►
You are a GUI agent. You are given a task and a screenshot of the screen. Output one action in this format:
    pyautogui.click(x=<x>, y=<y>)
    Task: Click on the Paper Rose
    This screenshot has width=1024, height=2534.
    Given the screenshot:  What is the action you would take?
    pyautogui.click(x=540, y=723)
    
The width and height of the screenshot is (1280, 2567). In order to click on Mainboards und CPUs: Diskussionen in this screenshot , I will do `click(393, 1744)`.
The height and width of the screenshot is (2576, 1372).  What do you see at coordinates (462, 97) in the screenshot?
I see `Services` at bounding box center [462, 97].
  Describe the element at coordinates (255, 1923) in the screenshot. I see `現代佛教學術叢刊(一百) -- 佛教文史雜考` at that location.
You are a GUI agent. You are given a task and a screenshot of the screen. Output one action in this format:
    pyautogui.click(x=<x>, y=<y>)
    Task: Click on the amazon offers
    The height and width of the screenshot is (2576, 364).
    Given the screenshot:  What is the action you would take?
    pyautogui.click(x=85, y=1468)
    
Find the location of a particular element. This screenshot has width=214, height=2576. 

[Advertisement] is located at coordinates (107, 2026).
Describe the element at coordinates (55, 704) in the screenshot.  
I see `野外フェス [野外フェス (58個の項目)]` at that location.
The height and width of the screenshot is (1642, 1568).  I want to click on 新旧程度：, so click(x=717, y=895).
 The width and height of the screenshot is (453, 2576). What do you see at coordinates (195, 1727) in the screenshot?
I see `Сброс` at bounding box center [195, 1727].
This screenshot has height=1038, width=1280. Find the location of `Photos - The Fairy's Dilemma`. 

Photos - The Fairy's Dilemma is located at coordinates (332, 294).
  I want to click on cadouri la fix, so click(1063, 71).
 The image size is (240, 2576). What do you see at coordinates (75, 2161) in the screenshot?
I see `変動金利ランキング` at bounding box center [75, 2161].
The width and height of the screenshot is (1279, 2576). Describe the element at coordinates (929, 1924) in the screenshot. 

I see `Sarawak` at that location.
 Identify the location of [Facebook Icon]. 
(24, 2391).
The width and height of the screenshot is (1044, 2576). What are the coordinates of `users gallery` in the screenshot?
◄
- [ABOUT THIS TASK]: The records above should be repeated exactly. Print them all.

- [FINISHED TASK]:
You are a GUI agent. You are given a task and a screenshot of the screen. Output one action in this format:
    pyautogui.click(x=<x>, y=<y>)
    Task: Click on the Paper Rose
    This screenshot has width=1024, height=2534.
    Given the screenshot:  What is the action you would take?
    pyautogui.click(x=540, y=723)
    
The width and height of the screenshot is (1280, 2567). In order to click on Mainboards und CPUs: Diskussionen in this screenshot , I will do `click(393, 1744)`.
The height and width of the screenshot is (2576, 1372).  What do you see at coordinates (462, 97) in the screenshot?
I see `Services` at bounding box center [462, 97].
  Describe the element at coordinates (255, 1923) in the screenshot. I see `現代佛教學術叢刊(一百) -- 佛教文史雜考` at that location.
You are a GUI agent. You are given a task and a screenshot of the screen. Output one action in this format:
    pyautogui.click(x=<x>, y=<y>)
    Task: Click on the amazon offers
    The height and width of the screenshot is (2576, 364).
    Given the screenshot:  What is the action you would take?
    pyautogui.click(x=85, y=1468)
    
Find the location of a particular element. This screenshot has width=214, height=2576. 

[Advertisement] is located at coordinates (107, 2026).
Describe the element at coordinates (55, 704) in the screenshot.  
I see `野外フェス [野外フェス (58個の項目)]` at that location.
The height and width of the screenshot is (1642, 1568).  I want to click on 新旧程度：, so click(x=717, y=895).
 The width and height of the screenshot is (453, 2576). What do you see at coordinates (195, 1727) in the screenshot?
I see `Сброс` at bounding box center [195, 1727].
This screenshot has height=1038, width=1280. Find the location of `Photos - The Fairy's Dilemma`. 

Photos - The Fairy's Dilemma is located at coordinates (332, 294).
  I want to click on cadouri la fix, so click(1063, 71).
 The image size is (240, 2576). What do you see at coordinates (75, 2161) in the screenshot?
I see `変動金利ランキング` at bounding box center [75, 2161].
The width and height of the screenshot is (1279, 2576). Describe the element at coordinates (929, 1924) in the screenshot. 

I see `Sarawak` at that location.
 Identify the location of [Facebook Icon]. 
(24, 2391).
The width and height of the screenshot is (1044, 2576). What are the coordinates of `users gallery` in the screenshot?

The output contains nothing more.